Why do engineers need control, and which types of control can they use? Engineers use control to either modify plant behavior to keep system output stable and improve response time (the time the plant takes to go from its current state to the state defined with the new input) or minimize the energy the plant uses to transition between states. To accomplish this, engineers can operate controllers themselves or use mechanical devices or PC or PC-related technology. Thanks to the development of computer-based systems, engineers can use PCs and appropriate hardware to interact with plants and read their output and input signals.
A plant is a physical process that must be controlled, meaning a PID controller needs to increase the stability or performance of the process. A tank with one input valve and a fixed output flow, where height level is regulated, is one example.
Other examples include a deposit where a chemical reaction takes place, and pH is maintained precisely, or a motor connected to a conveyor belt whose speed must be sustained.
All these systems share one common characteristic: they have one input that can be controlled to produce a desired change in the output signal.
Figure 1: All plant systems have one input that can be controlled to produce a desired change in the output signal.

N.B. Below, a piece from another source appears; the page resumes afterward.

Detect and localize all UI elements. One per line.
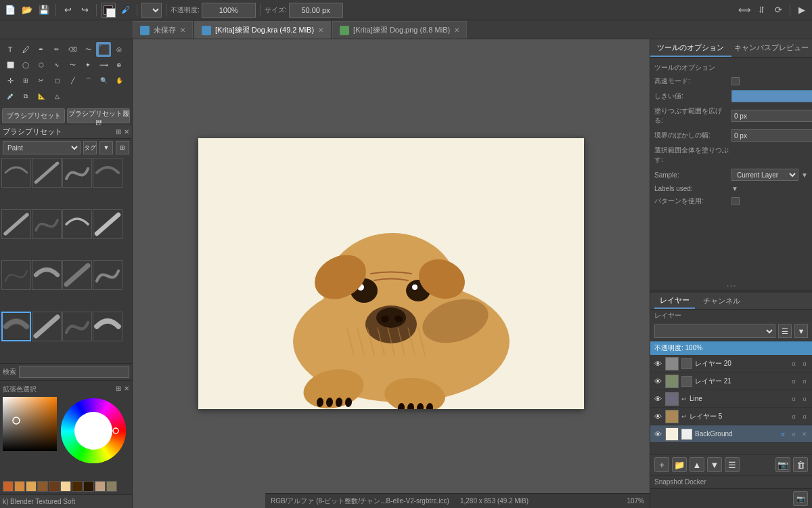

A mathematical model can approximate how the plant behaves. A "black box" with one input and one output can represent this plant model. In the case of a DC motor connected to a conveyor belt, the input would be the voltage applied, and the output would be the speed at which it turns.
On a hydraulic system, the input would be how open the valve is, and the output would be the height on the tank. Finally, on a pH reactor plant, the input is the rate at which a chemical reactor is fed, and the output is the pH measured.
Figure 2. Open-loop systems such as this lack the information needed to change the value on the controller to correct error.
Open-loop systems lack the information needed to change the value on the controller to correct error. To do this, engineers must add feedback information, resulting in a closed-loop system.
Figure 3. A closed-loop system includes a feedback mechanism to correct error.